Start of Block
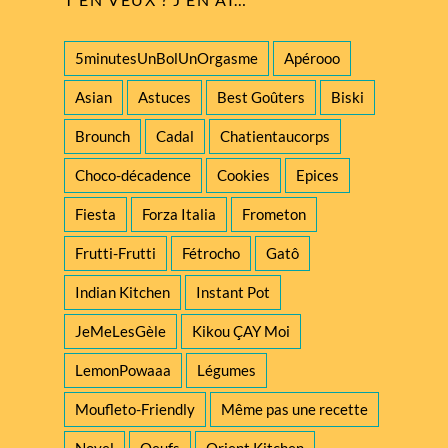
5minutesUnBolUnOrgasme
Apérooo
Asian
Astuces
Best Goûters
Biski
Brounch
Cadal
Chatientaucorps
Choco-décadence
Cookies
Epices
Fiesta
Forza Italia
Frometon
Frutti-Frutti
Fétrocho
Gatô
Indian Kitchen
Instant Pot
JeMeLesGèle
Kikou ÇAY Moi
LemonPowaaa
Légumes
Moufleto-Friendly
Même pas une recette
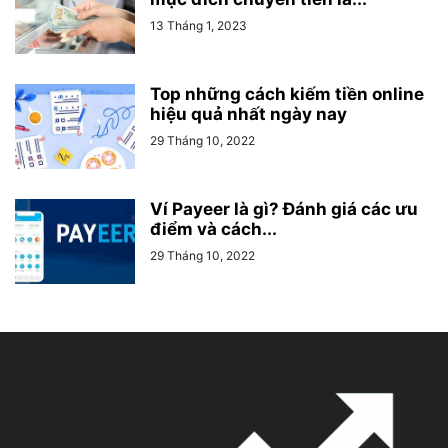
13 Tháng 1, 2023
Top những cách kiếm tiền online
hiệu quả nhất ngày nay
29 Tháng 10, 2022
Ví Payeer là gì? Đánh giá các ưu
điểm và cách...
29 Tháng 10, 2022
End of Block
Start of Block
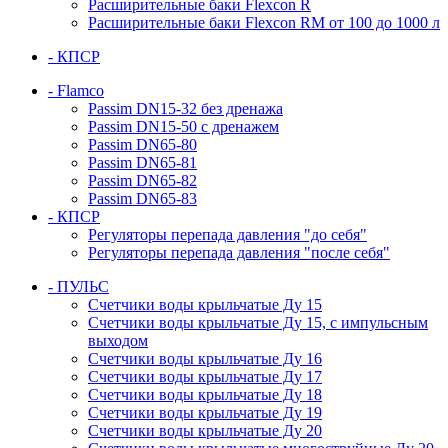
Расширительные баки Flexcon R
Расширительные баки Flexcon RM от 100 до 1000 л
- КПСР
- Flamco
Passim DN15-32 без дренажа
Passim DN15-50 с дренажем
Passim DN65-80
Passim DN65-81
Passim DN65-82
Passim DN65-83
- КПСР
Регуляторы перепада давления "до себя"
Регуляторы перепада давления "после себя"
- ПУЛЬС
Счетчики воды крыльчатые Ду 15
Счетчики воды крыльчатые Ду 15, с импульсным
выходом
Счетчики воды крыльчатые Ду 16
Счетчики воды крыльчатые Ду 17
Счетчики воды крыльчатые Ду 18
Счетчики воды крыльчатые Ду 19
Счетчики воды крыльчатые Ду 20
End of Block
● **Task instructions**
Please return the lines above that run from the line containing "Счетчики воды крыльчатые Ду 17" to the line containing "Счетчики воды крыльчатые Ду 20", inclusive, exactly and with no other lines.

● **Output of the exercise**
Счетчики воды крыльчатые Ду 17
Счетчики воды крыльчатые Ду 18
Счетчики воды крыльчатые Ду 19
Счетчики воды крыльчатые Ду 20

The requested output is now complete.